» Provided information
* * * *
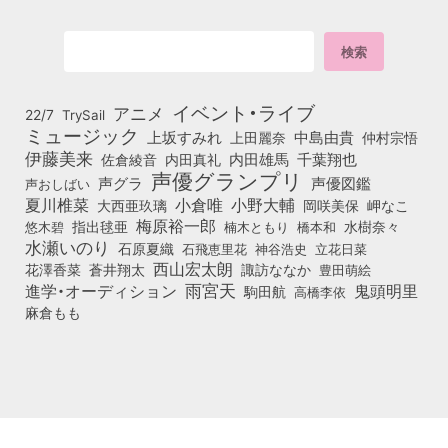
イベント・ライブ
アニメ
22/7
TrySail
ミュージック
上坂すみれ
中島由貴
上田麗奈
仲村宗悟
伊藤美来
佐倉綾音
内田真礼
内田雄馬
千葉翔也
声優グランプリ
声グラ
声優図鑑
声おしばい
小倉唯
夏川椎菜
小野大輔
大西亜玖璃
岡咲美保
岬なこ
梅原裕一郎
悠木碧
指出毬亜
橋本和
水樹奈々
楠木ともり
水瀬いのり
石原夏織
石飛恵里花
立花日菜
神谷浩史
西山宏太朗
花澤香菜
蒼井翔太
諏訪ななか
豊田萌絵
雨宮天
鬼頭明里
進学・オーディション
駒田航
高橋李依
麻倉もも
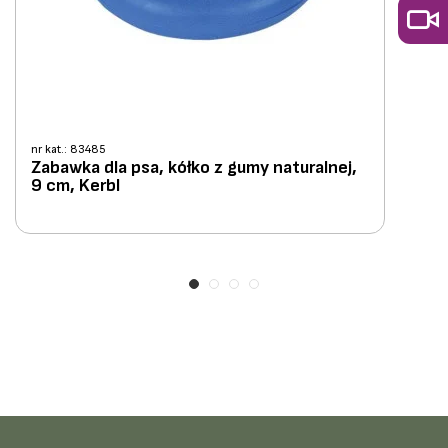
nr kat.: 83485
Zabawka dla psa, kółko z gumy naturalnej,
9 cm, Kerbl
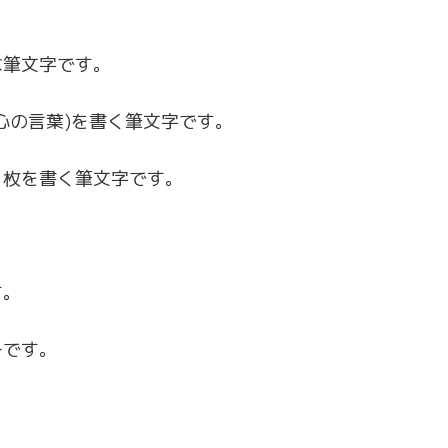
な筆文字です。
(心の言葉)を書く筆文字です。
１枚を書く筆文字です。
す。
ーです。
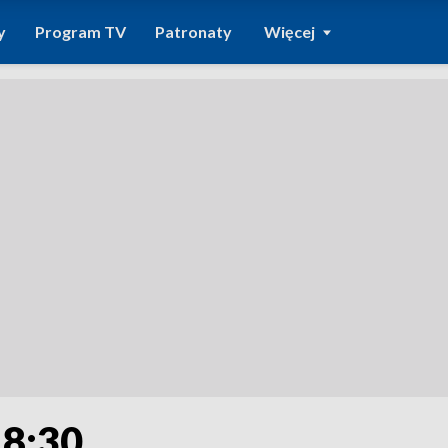
y
Program TV
Patronaty
Więcej
18:30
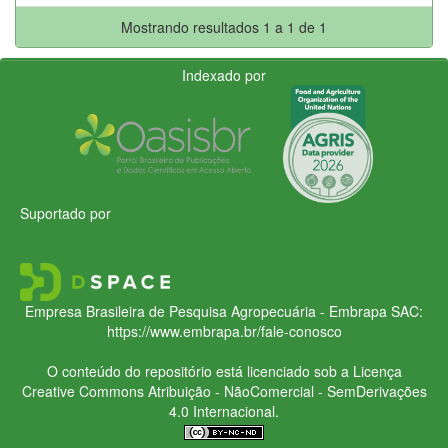
Mostrando resultados 1 a 1 de 1
Indexado por
Suportado por
Empresa Brasileira de Pesquisa Agropecuária - Embrapa
SAC:
https://www.embrapa.br/fale-conosco
O conteúdo do repositório está licenciado sob a Licença
Creative Commons
Atribuição - NãoComercial - SemDerivações
4.0 Internacional.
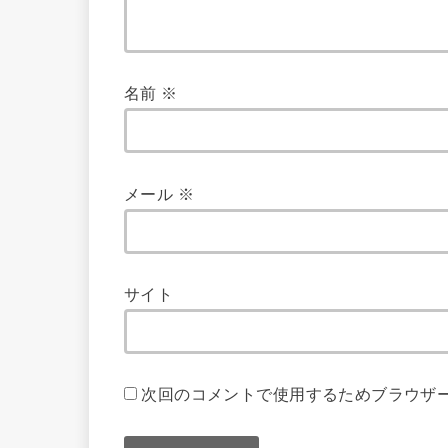
名前
※
メール
※
サイト
次回のコメントで使用するためブラウザ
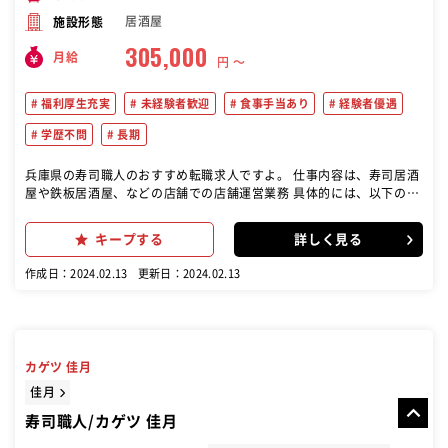
居酒屋
施設形態
305,000
月給
円 〜
福利厚生充実
未経験者歓迎
食事手当あり
経験者優遇
学歴不問
長期
兵庫県の寿司職人のおすすめ転職求人ですよ。 仕事内容は、寿司居酒
屋や鉄板居酒屋、などの店舗での店舗運営業務 具体的には、以下のよ
うな業務が含まれます。 接客業務 調理業務 店舗マネジメント:
キープする
詳しく見る
作成日：2024.02.13
更新日：2024.02.13
カゲツ 佳月
佳月
寿司職人/カゲツ 佳月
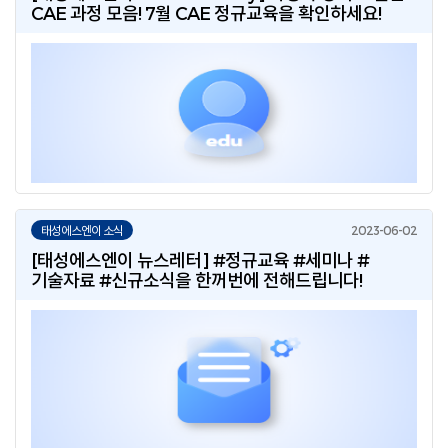
CAE 과정 모음! 7월 CAE 정규교육을 확인하세요!
태성에스엔이 소식
[태성에스엔이 뉴스레터] #정규교육 #세미나 #
기술자료 #신규소식을 한꺼번에 전해드립니다!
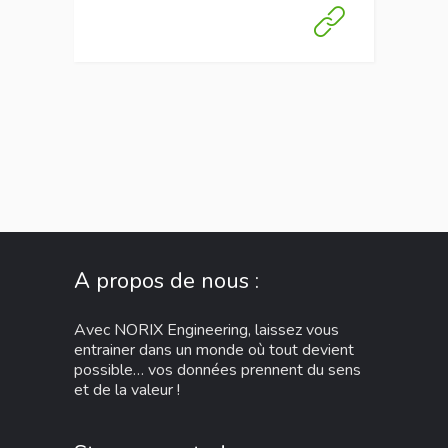
A propos de nous :
Avec NORIX Engineering, laissez vous
entrainer dans un monde où tout devient
possible… vos données prennent du sens
et de la valeur !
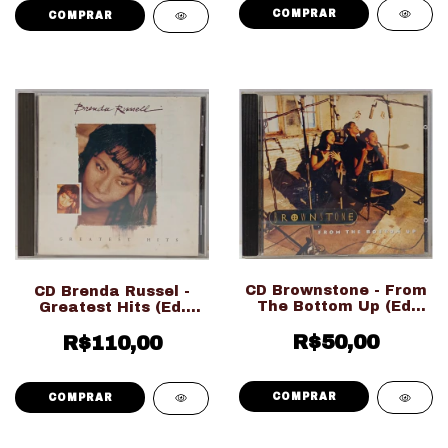
CD Brownstone - From
CD Brenda Russel -
The Bottom Up (Ed.
Greatest Hits (Ed.
Nacional)
Importado)
R$50,00
R$110,00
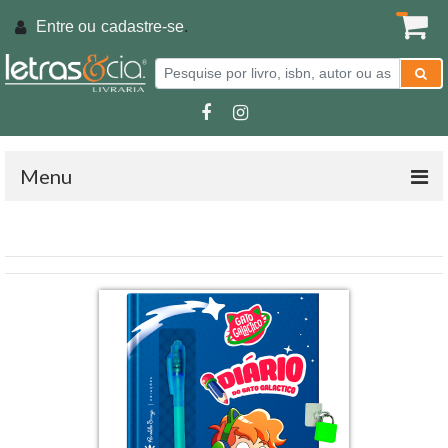
Entre ou
cadastre-se
.
Menu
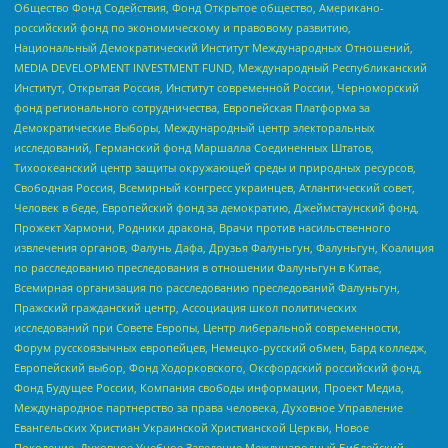
Общество Фонд Содействия, Фонд Открытое общество, Американо-
российский фонд по экономическому и правовому развитию,
Национальный Демократический Институт Международных Отношений,
MEDIA DEVELOPMENT INVESTMENT FUND, Международный Республиканский
Институт, Открытая Россия, Институт современной России, Черноморский
фонд регионального сотрудничества, Европейская Платформа за
Демократические Выборы, Международный центр электоральных
исследований, Германский фонд Маршалла Соединенных Штатов,
Тихоокеанский центр защиты окружающей среды и природных ресурсов,
Свободная Россия, Всемирный конгресс украинцев, Атлантический совет,
Человек в беде, Европейский фонд за демократию, Джеймстаунский фонд,
Прожект Хармони, Родники дракона, Врачи против насильственного
извлечения органов, Фалунь Дафа, Друзья Фалуньгун, Фалуньгун, Коалиция
по расследованию преследования в отношении Фалуньгун в Китае,
Всемирная организация по расследованию преследований Фалуньгун,
Пражский гражданский центр, Ассоциация школ политических
исследований при Совете Европы, Центр либеральной современности,
Форум русскоязычных европейцев, Немецко-русский обмен, Бард колледж,
Европейский выбор, Фонд Ходорковского, Оксфордский российский фонд,
Фонд Будущее России, Компания свободы информации, Проект Медиа,
Международное партнерство за права человека, Духовное Управление
Евангельских Христиан Украинской Христианской Церкви, Новое
Поколение, Духовное Учебное Заведение Международный Библейский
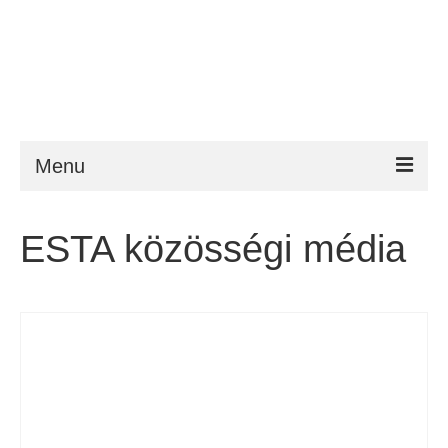
Menu
ESTA
ESTA közösségi média
Követelmény
FAQ
VWP
Segítség
Hírek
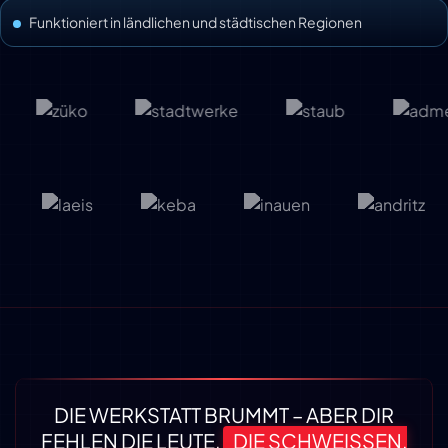
Funktioniert in ländlichen und städtischen Regionen
DIE WERKSTATT BRUMMT – ABER DIR
FEHLEN DIE LEUTE,
DIE SCHWEISSEN, B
* * * *
From the lines above, copy those that contain the word "исследований".

» Output below
исследований, Германский фонд Маршалла Соединенных Штатов,
исследований при Совете Европы, Центр либеральной современности,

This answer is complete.